WORK INSTRUCTION:
Reproduce the records below in full and without edits, omitting images.

(Beginning of LISTED RECORDS)

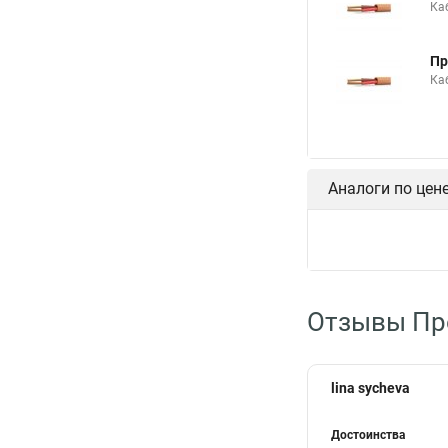
Ка
Пр
Ка
Аналоги по цен
Отзывы Пр
lina sycheva
Достоинства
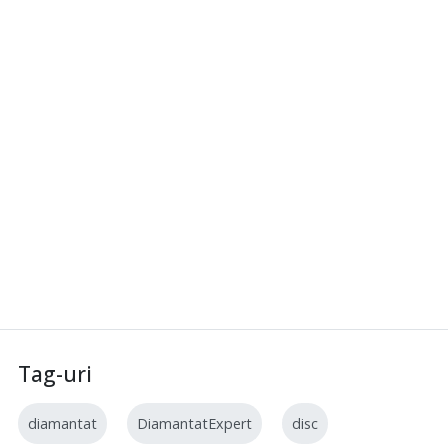
Tag-uri
diamantat
DiamantatExpert
disc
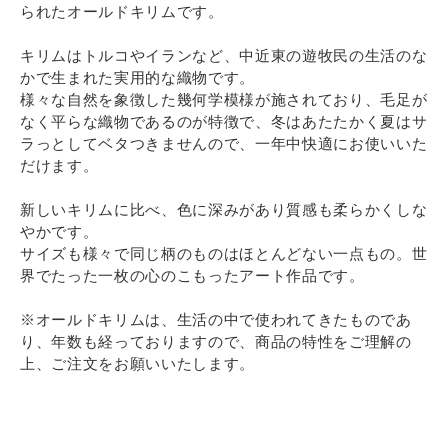
られたオールドキリムです。
キリムはトルコやイランなど、中近東の遊牧民の生活のな
かで生まれた実用的な織物です。
様々な自然を象徴した幾何学模様が施されており、毛足が
なく平らな織物であるのが特徴で、冬はあたたかく夏はサ
ラっとしてベタつきませんので、一年中快適にお使いいた
だけます。
新しいキリムに比べ、色に深みがあり質感も柔らかくしな
やかです。
サイズも様々で同じ柄のものはほとんどない一点もの。世
界でたった一枚の心のこもったアート作品です。
※オールドキリムは、生活の中で使われてきたものであ
り、年数も経っておりますので、商品の特性をご理解の
上、ご注文をお願いいたします。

(End of LISTED RECORDS)

SOLUTION:
Ка
Пр
Ка
Аналоги по цен
Отзывы Пр
lina sycheva
Достоинства
Tag-uri
diamantat
DiamantatExpert
disc
られたオールドキリムです。
キリムはトルコやイランなど、中近東の遊牧民の生活のな
かで生まれた実用的な織物です。
様々な自然を象徴した幾何学模様が施されており、毛足が
なく平らな織物であるのが特徴で、冬はあたたかく夏はサ
ラっとしてベタつきませんので、一年中快適にお使いいた
だけます。
新しいキリムに比べ、色に深みがあり質感も柔らかくしな
やかです。
サイズも様々で同じ柄のものはほとんどない一点もの。世
界でたった一枚の心のこもったアート作品です。
※オールドキリムは、生活の中で使われてきたものであ
り、年数も経っておりますので、商品の特性をご理解の
上、ご注文をお願いいたします。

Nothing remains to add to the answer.